Problem to solve
Work through the material below and tally the lines holding "Tuna"; only the tally should be returned.

Task inputs
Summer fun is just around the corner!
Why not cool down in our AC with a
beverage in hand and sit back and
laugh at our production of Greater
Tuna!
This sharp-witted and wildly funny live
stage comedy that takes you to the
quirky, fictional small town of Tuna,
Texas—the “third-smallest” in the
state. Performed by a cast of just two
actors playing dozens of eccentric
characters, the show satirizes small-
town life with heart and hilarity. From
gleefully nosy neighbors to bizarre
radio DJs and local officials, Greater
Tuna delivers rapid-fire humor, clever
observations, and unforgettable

Solution to this problem
3